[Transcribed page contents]
· · · ·
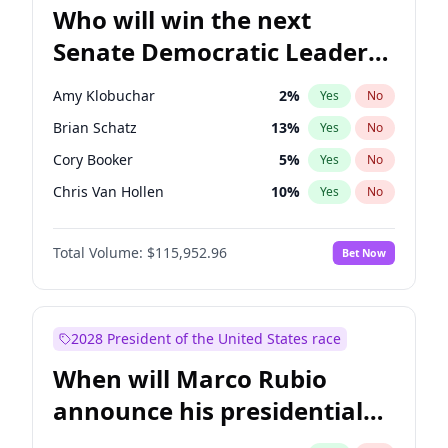
Who will win the next
Senate Democratic Leader
election?
Amy Klobuchar
2
%
Yes
No
Brian Schatz
13
%
Yes
No
Cory Booker
5
%
Yes
No
Chris Van Hollen
10
%
Yes
No
Chris Murphy
10
%
Yes
No
Total Volume:
$115,952.96
Bet Now
Chuck Schumer
60
%
Yes
No
Jon Ossoff
2
%
Yes
No
Jacky Rosen
3
%
Yes
No
2028 President of the United States race
Mark Warner
3
%
Yes
No
When will Marco Rubio
Patty Murray
8
%
Yes
No
announce his presidential
Ruben Gallego
1
%
Yes
No
candidacy?
Raphael Warnock
1
%
Yes
No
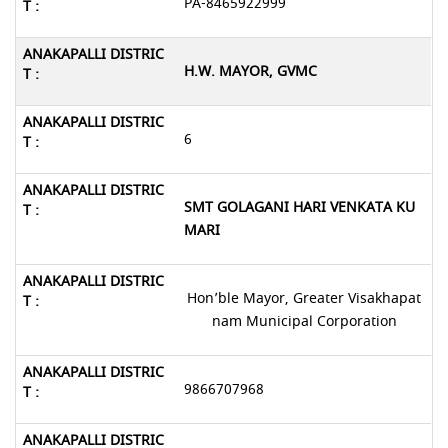
PA-8465922999
H.W. MAYOR, GVMC
6
SMT GOLAGANI HARI VENKATA KU
MARI
Hon’ble Mayor, Greater Visakhapat
nam Municipal Corporation
9866707968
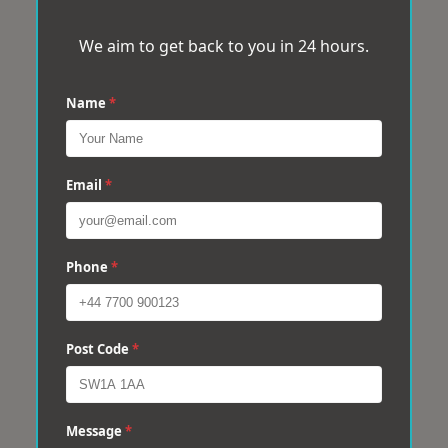
We aim to get back to you in 24 hours.
Name
*
Email
*
Phone
*
Post Code
*
Message
*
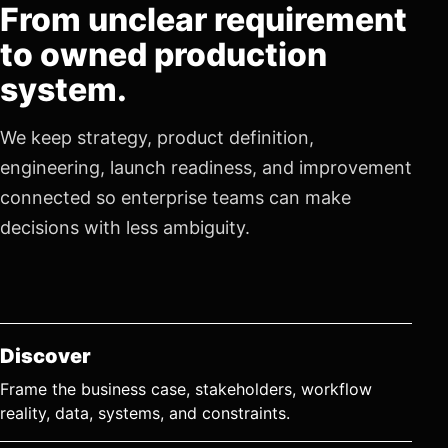
From unclear requirement
to owned production
system.
We keep strategy, product definition,
engineering, launch readiness, and improvement
connected so enterprise teams can make
decisions with less ambiguity.
Discover
Frame the business case, stakeholders, workflow
reality, data, systems, and constraints.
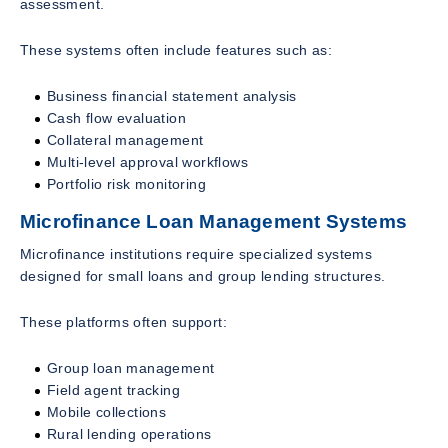
assessment.
These systems often include features such as:
Business financial statement analysis
Cash flow evaluation
Collateral management
Multi-level approval workflows
Portfolio risk monitoring
Microfinance Loan Management Systems
Microfinance institutions require specialized systems
designed for small loans and group lending structures.
These platforms often support:
Group loan management
Field agent tracking
Mobile collections
Rural lending operations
· · · ·
▸ Task details
Please output the lines above beginning at the line with "We aim to get back to you in 24 hours." and ending after the line with "Mobile collections", precisely as written and with no pictures.

▸ Response below
We aim to get back to you in 24 hours.
Name
*
Email
*
Phone
*
Post Code
*
Message
*
From unclear requirement
to owned production
system.
We keep strategy, product definition,
engineering, launch readiness, and improvement
connected so enterprise teams can make
decisions with less ambiguity.
Discover
Frame the business case, stakeholders, workflow
reality, data, systems, and constraints.
assessment.
These systems often include features such as:
Business financial statement analysis
Cash flow evaluation
Collateral management
Multi-level approval workflows
Portfolio risk monitoring
Microfinance Loan Management Systems
Microfinance institutions require specialized systems
designed for small loans and group lending structures.
These platforms often support:
Group loan management
Field agent tracking
Mobile collections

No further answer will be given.